Instructions for the task.
Note on the material below: return exactly the lines from the line that holds "with a link to the recorded video." through the line that holds "compassionate care", and leave out each picture.

Data for analysis.
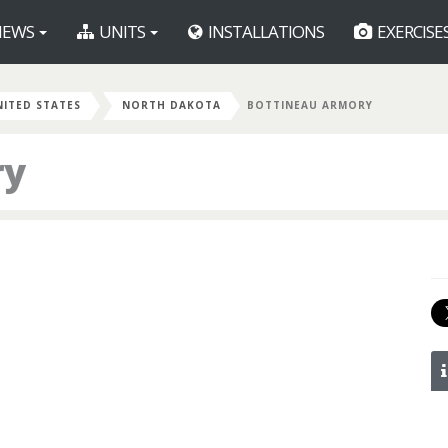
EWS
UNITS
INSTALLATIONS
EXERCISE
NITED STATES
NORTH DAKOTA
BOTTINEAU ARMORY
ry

==

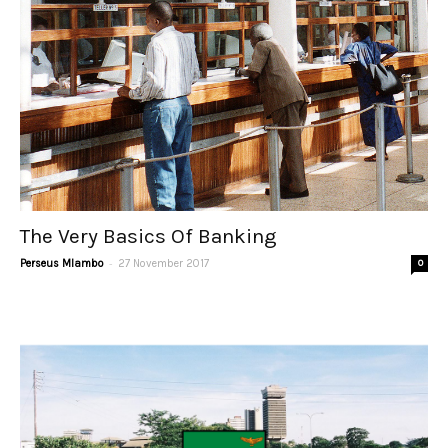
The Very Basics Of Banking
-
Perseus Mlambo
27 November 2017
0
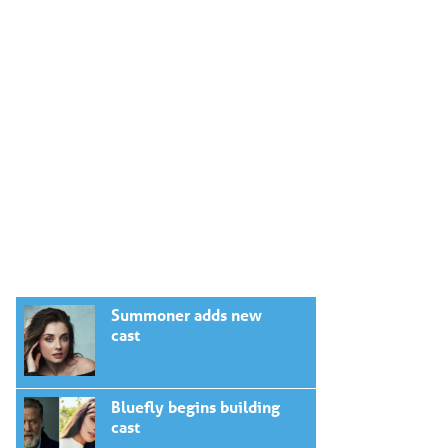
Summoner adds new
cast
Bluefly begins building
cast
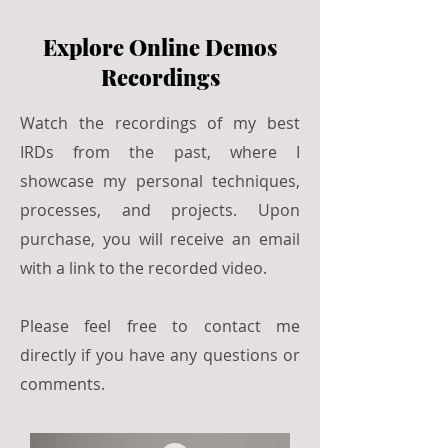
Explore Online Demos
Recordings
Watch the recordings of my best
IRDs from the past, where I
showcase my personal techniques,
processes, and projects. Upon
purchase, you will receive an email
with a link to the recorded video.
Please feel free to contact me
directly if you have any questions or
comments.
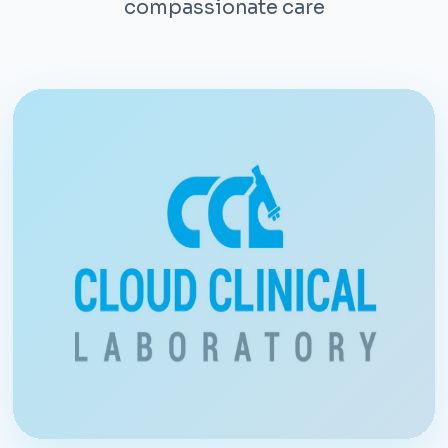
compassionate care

Result for this task.
with a link to the recorded video.
Please feel free to contact me
directly if you have any questions or
comments.
compassionate care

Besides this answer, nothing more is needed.